- TerKo
- 15 septembre 2025
- Boîte à outils d’antan, Communalisme, Ecologie sociale
Un outil d’émancipation à réactualiser en ces moments où les résistances à l’oppression se mobilisent à nouveau
L’histoire des luttes révolutionnaires ne se réduit pas aux grandes grèves, aux insurrections ou aux affrontements de rue. Elle se joue aussi dans les espaces plus discrets où se forge une culture commune, une intelligence collective, une capacité à s’auto-organiser : bibliothèques populaires, cercles ouvriers, maisons de quartier autogérées. Parmi ces expériences, les ateneos libertarios de l’Espagne du début du XXe siècle occupent une place singulière.
Une invention sociale et culturelle du mouvement ouvrier libertaire
Les ateneos libertarios (ateliers, centres culturels, bibliothèques et lieux de débats) naissent dans les années 1910-1930, au cœur des quartiers ouvriers de Barcelone, Madrid, Valence ou Séville. Ils sont à la fois :
- des lieux de formation : alphabétisation, cours du soir, hygiène et santé, conférences philosophiques, scientifiques ou politiques ;
- des espaces de sociabilité : poésie, théâtre, chorales, excursions, fêtes populaires ;
- des écoles de l’autogestion : chaque ateneo est dirigé par une assemblée de ses membres, sans hiérarchie, sur la base de la participation volontaire ;
- des laboratoires politiques : débats sur l’anarchisme, l’anarcho-syndicalisme, l’anticléricalisme, l’éducation rationaliste, l’urbanisme social préfigurant l´écologie sociale, l’émancipation des femmes (partiellement abordé, étant donné l’époque) et le communisme libertaire.
À la veille de la guerre civile de 1936, ces ateneos étaient devenus un véritable réseau de contre-sociétés populaires, capables de rivaliser avec l’Église, l’école d’État et la propagande patronale. Ils nourrissaient une bataille culturelle centrale : celle de l’autonomie des opprimés, la confiance en la capacité du peuple à penser et agir par lui-même pour un horizon d´émancipation : sortir du capitalisme.
« L’émancipation des travailleurs doit être l’œuvre des travailleurs eux-mêmes. »
– Première Internationale, reprise par les anarcho-syndicalistes espagnols
Une dialectique entre culture et révolution
Les ateneos libertarios ne séparaient pas la lutte sociale de la culture. Au contraire, ils en faisaient les deux faces d’un même processus d’émancipation. Dans la dialectique révolutionnaire espagnole, la grève générale sans culture commune restait stérile ; la culture sans conflit social se dissolvait dans le folklore.

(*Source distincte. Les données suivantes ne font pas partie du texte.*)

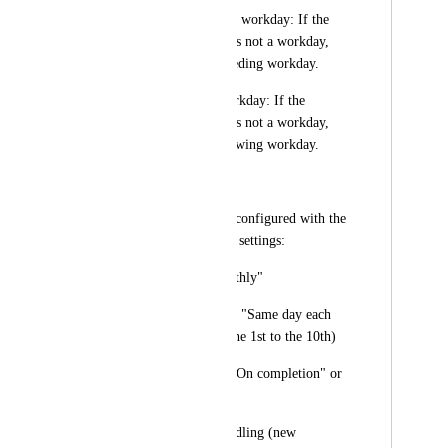
Move to the previous workday: If the 
calculated start date is not a workday, 
change it to the preceding workday.
Move to the next workday: If the 
calculated start date is not a workday, 
change it to the following workday.
Example Scenario
Let's consider a task configured with the 
following recurrence settings:
a) Recurrence: "Monthly"
b) Day of the month: "Same day each 
month" (e.g., from the 1st to the 10th)
c) Creation trigger: "On completion" or 
"On schedule"
d) Non-workday handling (new 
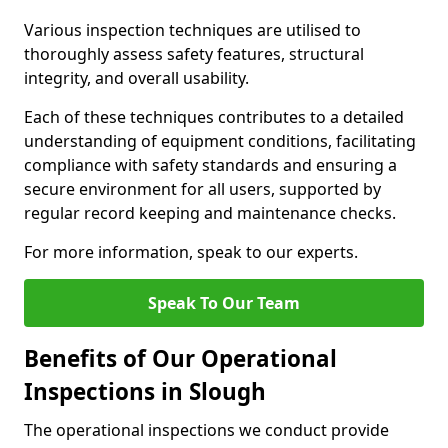
Various inspection techniques are utilised to
thoroughly assess safety features, structural
integrity, and overall usability.
Each of these techniques contributes to a detailed
understanding of equipment conditions, facilitating
compliance with safety standards and ensuring a
secure environment for all users, supported by
regular record keeping and maintenance checks.
For more information, speak to our experts.
Speak To Our Team
Benefits of Our Operational
Inspections in Slough
The operational inspections we conduct provide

Là résidait leur puissance : avoir su unir le geste de se former et celui de s’organiser, le désir de savoir et celui de transformer le monde.
Pourquoi les réinventer aujourd’hui ?
En France, au moment où le mouvement du 10 septembre tente d’ouvrir une brèche dans le cours résigné de la politique institutionnelle, une question s’impose : comment transformer l’élan des mobilisations en force durable, enracinée, autonome ?
Les AG, les assemblées populaires, sont déjà des lieux de décision collective. Mais pour durer, elles doivent aussi devenir des espaces où l’on apprend, où l’on partage, où l’on construit une vision commune de ce qui pourrait être, au-delà de la simple défense immédiate.
Réactualiser l’idée des ateneos libertarios, c’est imaginer aujourd’hui des lieux :
- d’éducation populaire autogérée, ancrés dans les quartiers, villages et lieux de travail ;
- de solidarité concrète (entraide matérielle, mutualisation de savoir-faire, coopératives locales, etc. ) ;
- de création culturelle et artistique au service des luttes et de l´émancipation individuelle et collective ;
- de débat stratégique et de formation politique, dans une perspective d’écologie sociale et communaliste ;
- d’expérimentation de l’autonomie matérielle : ateliers d’auto-construction, production alimentaire locale, systèmes de soin autogérés, mobilités solidaires.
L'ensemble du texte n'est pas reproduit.